The DSSD unit of EMC, which has a very high performance D5 all flash appliance that looks like local PCI-Express flash cards to the servers it attaches to, has about 50 microsecond average latency thanks to that PCI-Express extended switching between servers and the flash array. (EMC is only saying under 100 microseconds officially.) The DSSD unit also offers 10 million IOPS, and like the Flashscale from DDN does not use de-dupe or compression because it is also all about high performance. The DSSD D5 however tops out at 100 TB of effective capacity, and with a new two-node configuration that previewed at EMC World two weeks ago, that is still only doubled up to 200 TB. A DSSD D5 with 144 TB of capacity (100 TB usable) costs under $3 million. A single node of the Flashscale will offer 60 percent of the IOPS, maybe twice the latencies, and three times the capacity for one-eighth the dough.

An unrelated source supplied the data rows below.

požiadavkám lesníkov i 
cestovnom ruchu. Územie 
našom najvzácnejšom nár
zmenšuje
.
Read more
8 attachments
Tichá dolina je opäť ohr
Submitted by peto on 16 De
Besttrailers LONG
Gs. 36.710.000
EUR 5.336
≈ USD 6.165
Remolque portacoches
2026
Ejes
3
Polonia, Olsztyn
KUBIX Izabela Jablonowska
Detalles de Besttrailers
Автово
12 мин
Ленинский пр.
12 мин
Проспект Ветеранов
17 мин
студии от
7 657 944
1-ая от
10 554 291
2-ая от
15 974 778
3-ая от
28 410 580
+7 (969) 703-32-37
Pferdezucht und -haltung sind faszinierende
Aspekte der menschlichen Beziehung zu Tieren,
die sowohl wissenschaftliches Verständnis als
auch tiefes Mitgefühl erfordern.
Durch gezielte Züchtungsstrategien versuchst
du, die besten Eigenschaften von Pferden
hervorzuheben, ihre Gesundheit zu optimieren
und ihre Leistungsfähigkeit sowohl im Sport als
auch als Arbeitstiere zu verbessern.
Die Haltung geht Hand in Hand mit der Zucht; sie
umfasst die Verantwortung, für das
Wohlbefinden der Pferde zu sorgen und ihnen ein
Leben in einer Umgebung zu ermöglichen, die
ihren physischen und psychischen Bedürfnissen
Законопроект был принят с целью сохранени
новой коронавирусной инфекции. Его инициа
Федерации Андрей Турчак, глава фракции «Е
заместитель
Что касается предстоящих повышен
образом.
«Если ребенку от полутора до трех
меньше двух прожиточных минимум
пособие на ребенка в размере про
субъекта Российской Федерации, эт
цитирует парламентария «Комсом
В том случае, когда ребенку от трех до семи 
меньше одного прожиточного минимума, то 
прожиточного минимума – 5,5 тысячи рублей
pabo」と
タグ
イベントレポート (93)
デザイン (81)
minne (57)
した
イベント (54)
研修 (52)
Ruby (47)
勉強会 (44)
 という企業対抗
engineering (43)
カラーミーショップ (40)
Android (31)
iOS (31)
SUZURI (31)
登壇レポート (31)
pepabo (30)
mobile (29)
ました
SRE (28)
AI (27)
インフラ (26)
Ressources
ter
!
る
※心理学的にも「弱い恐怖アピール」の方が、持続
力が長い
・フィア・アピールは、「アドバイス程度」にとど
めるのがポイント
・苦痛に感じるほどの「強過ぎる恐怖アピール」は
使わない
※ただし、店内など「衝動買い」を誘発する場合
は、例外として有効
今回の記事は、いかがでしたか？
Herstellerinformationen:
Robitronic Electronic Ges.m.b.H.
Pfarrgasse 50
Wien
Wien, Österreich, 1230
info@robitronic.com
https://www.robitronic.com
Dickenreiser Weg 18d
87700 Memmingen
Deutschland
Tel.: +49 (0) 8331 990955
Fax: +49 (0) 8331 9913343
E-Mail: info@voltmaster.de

There is another big difference with these above mentioned all flash arrays. The Flashscales have their own compute, and it can be put to work. With the addition of Broadwell Xeons when the Flashscale arrays ship in volume in August of this year, the machines will have enough processing oomph to allow customers to fire up KVM hypervisors on the processors that are running the DDN software stack and have plenty of cores leftover to run actual applications.

In one case being deployed by a beta tester, a financial services company is firing up Kx real-time databases on the Flashscale storage, creating what is essentially a convergence between compute and a high performance block storage device that links SSDs over a PCI-Express fabric. Rector says that companies will look to embed other distributed databases and data stores as well as various kinds of distributed file systems and OpenStack clouds on the Flashscale arrays given all of the compute available on the nodes.

Drawing the line between the server and the storage is getting tougher and tougher. In some sense, DDN is now a server vendor.